Nobel laureate establishes symposium to inspire young scientists
As an undergraduate student at Oxford University in the 1940s, Oliver Smithies attended a series of lectures by Linus Pauling, one of the most influential chemists of the 20th century. It was a powerful experience, one that sparked the young scientist’s ambitions and helped launch his own eminent career.
"It was tremendously inspiring," says Smithies, one of three scientists who shared the Nobel Prize in Medicine in 2007. "People were sitting in the aisles to listen to him."
Now Smithies, who was a genetics professor at the University of Wisconsin–Madison from 1960-88, is taking it upon himself to expose a new generation of undergraduates to this sort of experience. Using the prize money that came with his Nobel Prize, Smithies is funding symposia at all four universities he has been affiliated with throughout his scientific career: Oxford, the University of Toronto, UW–Madison and the University of North Carolina, where he is currently the Excellence Professor of Pathology and Laboratory Medicine. Each university will receive about $130,000 to get things started.
"He wants the symposium to be a day when we bring the very best in biology to campus to interact with the students," says geneticist Fred Blattner, who is in charge of organizing the symposium at UW–Madison and who collaborated with Smithies when their careers paths overlapped in Wisconsin.
The first of two speakers at the UW–Madison’s inaugural Oliver Smithies Symposium will be Leroy Hood, director of the Institute for Systems Biology, located in Seattle. Hood is a pioneer of high-throughput technologies and was instrumental in developing the technology used to sequence the human genome. More recently, Hood has focused his efforts on systems biology, the field of science in which researchers create computer models to describe complex biological processes, such as the development of cancer in the body. He is also at the forefront of efforts to use computer models to help doctors tailor drugs and dosages to an individual’s genetic makeup.

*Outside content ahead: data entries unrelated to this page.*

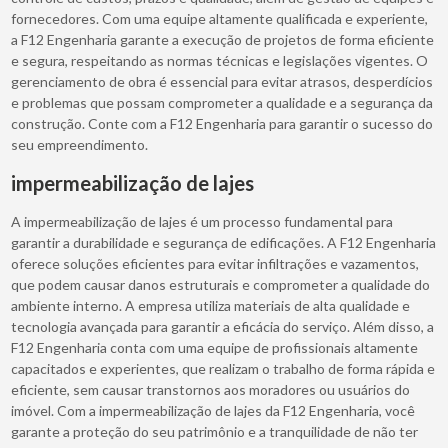
fornecedores. Com uma equipe altamente qualificada e experiente,
a F12 Engenharia garante a execução de projetos de forma eficiente
e segura, respeitando as normas técnicas e legislações vigentes. O
gerenciamento de obra é essencial para evitar atrasos, desperdícios
e problemas que possam comprometer a qualidade e a segurança da
construção. Conte com a F12 Engenharia para garantir o sucesso do
seu empreendimento.
impermeabilização de lajes
A impermeabilização de lajes é um processo fundamental para
garantir a durabilidade e segurança de edificações. A F12 Engenharia
oferece soluções eficientes para evitar infiltrações e vazamentos,
que podem causar danos estruturais e comprometer a qualidade do
ambiente interno. A empresa utiliza materiais de alta qualidade e
tecnologia avançada para garantir a eficácia do serviço. Além disso, a
F12 Engenharia conta com uma equipe de profissionais altamente
capacitados e experientes, que realizam o trabalho de forma rápida e
eficiente, sem causar transtornos aos moradores ou usuários do
imóvel. Com a impermeabilização de lajes da F12 Engenharia, você
garante a proteção do seu patrimônio e a tranquilidade de não ter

"Having Lee Hood come to campus is exactly the type of experience Oliver and I are trying to bring to students through the Smithies Symposium," explains Blattner. "We want to have the visionary spirits putting forward their unique approaches to science: sharing, listening and inspiring."
Smithies himself will give the second talk that day. In part, his lecture will cover his Nobel Award-winning contributions to gene targeting, the widely used technology that allows researchers alter the genomes of mice — by adding or subtracting specific genes — to make mammalian models of human disease. Already, more than 500 disease models have been created this way, giving scientists a safe way to study and search for treatments to Alzheimer’s, heart disease, various cancers and many other human conditions. Much of Smithies’ groundbreaking work in this area was performed while he was at UW–Madison.
It is Smithies’ hope that the speakers at this and the other new symposia will discuss more than just their famous "Eureka!" moments.
"When these distinguished scientists give their talks, I’d like to hear them talk about more than just the marvelous things they are doing now at the pinnacle of their careers, but about when they were young and how they [persevered] to make a big discovery or invention," says Smithies. "That’s more relevant to students at the early stage of their careers.
"I’d like to tell the students what it was like at the beginning of my career. For instance, as far as I know, nobody ever referred to my [doctoral] thesis. Nobody ever used the method I developed."
Those are comforting words indeed for young scientists delving into the intricacies and minutiae of basic research.
The first Smithies Symposium will take place from 1:45-5 p.m. on Thursday, May 29, at the Ebling Symposium Center, located in UW–Madison’s Microbial Sciences Center, 1550 Linden Drive. Introductory remarks will be made by Molly Jahn, dean of the College of Agricultural and Life Sciences, starting at 1:45 p.m., followed by Hood’s talk at 2 p.m. and Smithies’ talk at 3 p.m. The roundtable discussion is scheduled to begin at 3:45 p.m.